Our Town at the King’s Head Theatre
The King’s Head Theatre is quickly becoming my most frequented venue for Fringe Theatre; there is a pub attached to a good sized studio space with comfortable seats. What is not to love? Therefore I was happy to return to Islington to see Savio(u)r’s latest offering at the venue, following a successful season over Christmas. This time the Anglo-American theatre company is presenting the official 75th anniversary production of Thornton Wilders Pulitzer Prize winning play, Our Town. Yippe!
So, a classic American text brought to London with 14 actors from 11 different countries – weird? I guess not, this is fringe and also America has become infinitely more diverse than it was 75 years ago. Basically, you either role with this and enjoy the show or you don’t and spend at least half an hour questioning the accents. I chose the former.
I was unable to attend on press night and having read a couple of initial reviews I am glad as it seems that now, toward the latter end of the run, the cast have really come into their own.
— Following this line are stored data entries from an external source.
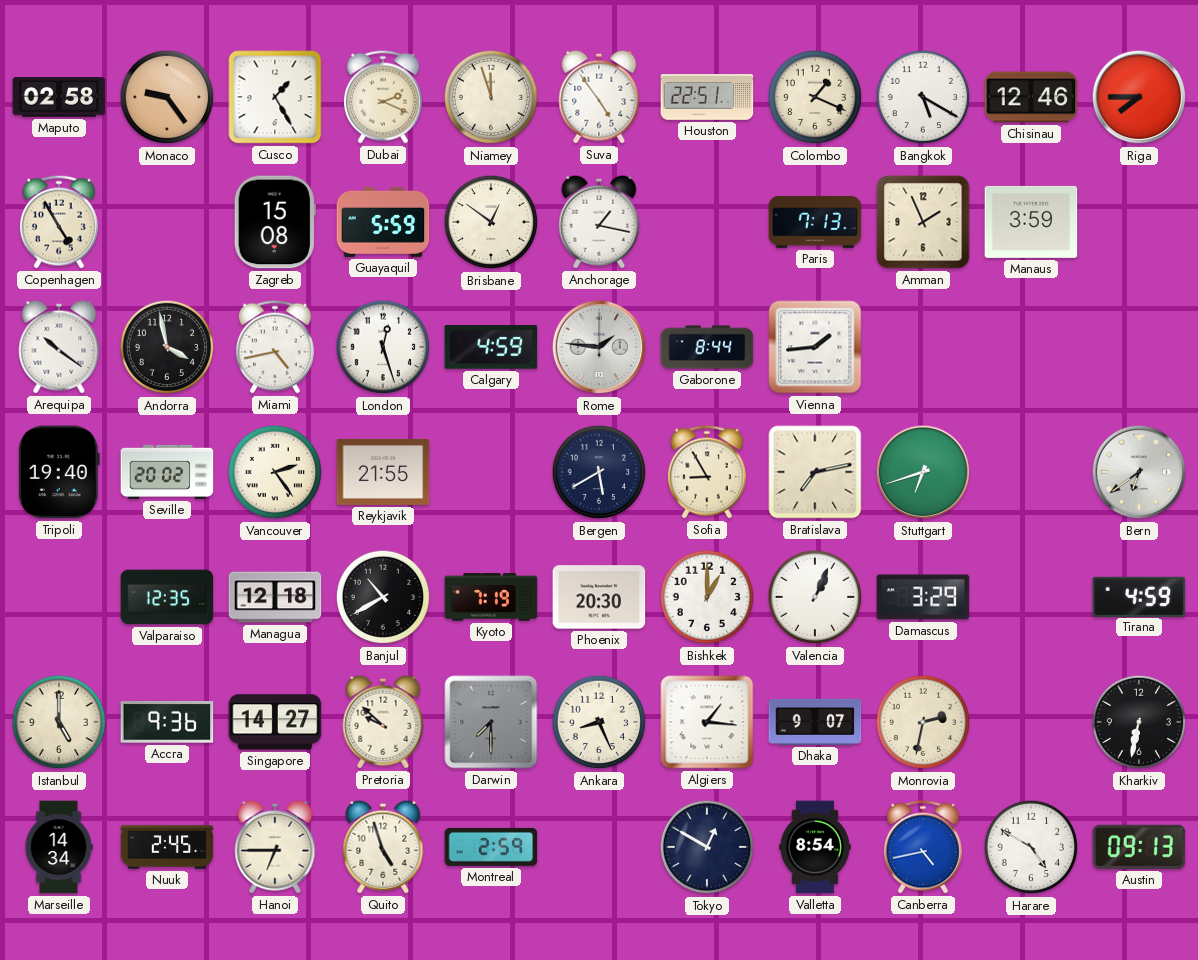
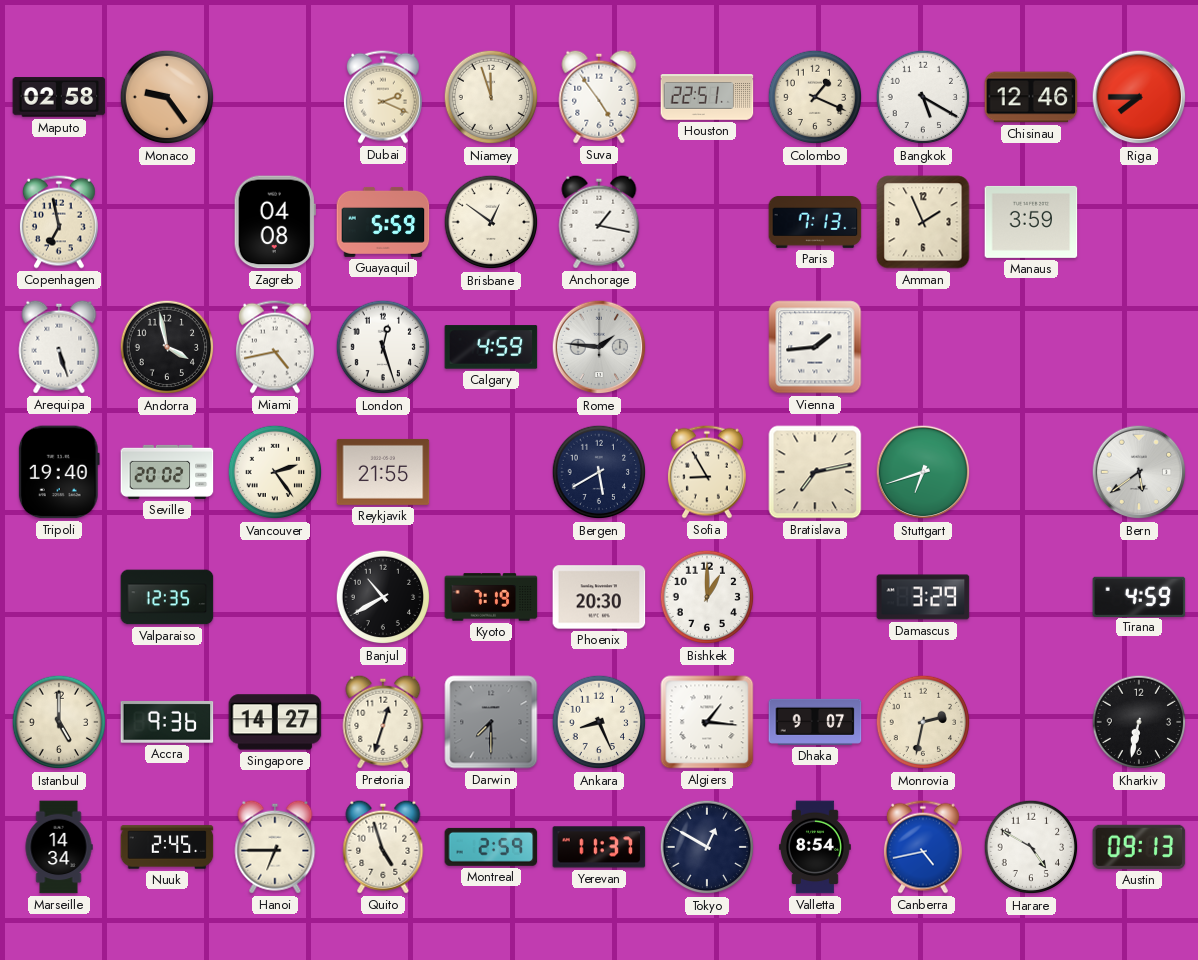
Cusco: 1:25 -> none
Copenhagen: 4:55 -> 6:58
Zagreb: 15:08 -> 04:08
Arequipa: 10:21 -> 5:27
Gaborone: 8:44 -> none
Bern: 6:39 -> 5:39
Managua: 12:18 -> none
Valencia: 1:04 -> none
Pretoria: 9:52 -> 12:33
Yerevan: none -> 11:37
I would be lying if I said that there weren’t a couple of weak links in an otherwise unbreakable chain of actors, but this was more than remidied excellent performances from Siu-See Hung as the brattish Rebecca Gibbs, Simon Dobson as the omnicient Stage Manager and the acting powerhouse that is Zoë Swenson-Graham as Emily.
The set was simple yet effective; humble like the plays focal characters. The simplicity allowed for some real stand out scenes, such as the window exchange between Emily and George, who gaze longling at each other from the top of rustic looking ladders. For this and many other fine examples of staging, director Tim Sullivan should be congratulated.
Our Town’s three act structure was perfectly presented into three bite sized chunks that, emotionally speaking, get harder and harder to swallow. Act one is perfectly pleasant escapism into “daily life” in Grover’s Corners which leaves you happily reflecting throughout the first interval. The Second Act, “Love and Marriage” leaves the heart aching slightly as Emily professes “I just want someone to love me forever and ever.” Gah. The Third Act is the real killer (no pun intended!) I won’t give the game away, but it’s called Death and Eternity. This is where Swenson-Graham, complimented by Tamarin McGinley as the deceased Mrs Gibb, really comes into her own and the tears start rolling.
Our Town was originally a microcosm for small town America, whereas in Savio(u)r’s production it becomes clear that “Our Town” may as well be “Our World,” which renders what initially seemed like some very strange casting decisions, completely relevant and poignant. We are expanding, diversifying, living, dying. This is life.
Our Town runs at the King’s Head Theatre from 26th June – 20th July 2013.